IN THE UNITED STATES DISTRICT COURT FOR THE EASTERN DISTRICT OF CALIFORNIA
December 9, 2011
WALKER, ET AL., DEFENDANTS.
The opinion of the court was delivered by: Craig M. Kellison United States Magistrate Judge
FINDINGS AND RECOMMENDATIONS
Plaintiff, a state prisoner proceeding pro se, brings this civil rights action pursuant to 42 U.S.C. § 1983. Pending before the court is defendant's unopposed motion to dismiss (Doc. 18).

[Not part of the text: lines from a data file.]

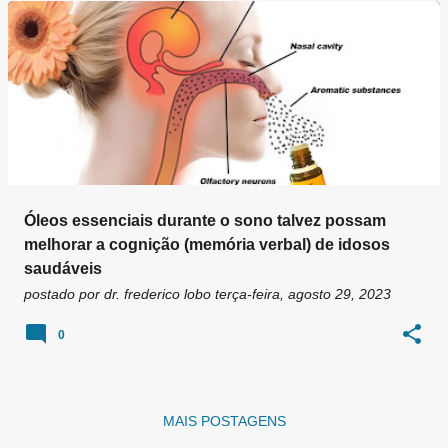
g
e
n
s
Óleos essenciais durante o sono talvez possam
melhorar a cognição (memória verbal) de idosos
saudáveis
postado por
dr. frederico lobo
terça-feira, agosto 29, 2023
0
MAIS POSTAGENS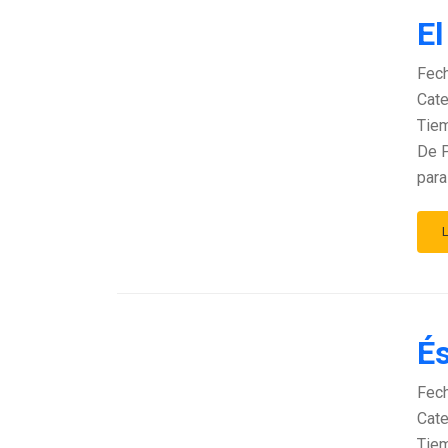
El
Fec
Cate
Tiem
De P
para
És
Fec
Cate
Tiem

Plaintiff's original complaint named four defendants: J. Walker, Chief Medical Officer; Dr. K. Win, physician; B. McPherson, Nurse Practitioner; and G. Swarthout, Warden. His original complaint was dismissed for failure to allege facts sufficient to state a claim against any of these individuals. Plaintiff was provided with an opportunity to file an amended complaint to cure the defects identified by the court. In his amended complaint, plaintiff eliminated all of the defendants except Walker, whom he identified as the chief medical officer at Solano State Prison. He alleges Dr. Walker has violated his Eighth Amendment rights by ignoring his medical needs and failing to provide him the diabetic diet he medically requires. All other defendants have been dismissed from this action. Plaintiff attaches two of the inmate grievance responses to his amended complaint; another inmate grievance response is attached to his original complaint, which the defendant requests the court take judicial notice of.*fn1
Motion to Dismiss
Defendant Walker brings this motion to dismiss, pursuant to Federal Rule of Civil Procedure 12(b)(6), for failure to allege facts sufficient to support his claim for violation of the Eighth Amendment.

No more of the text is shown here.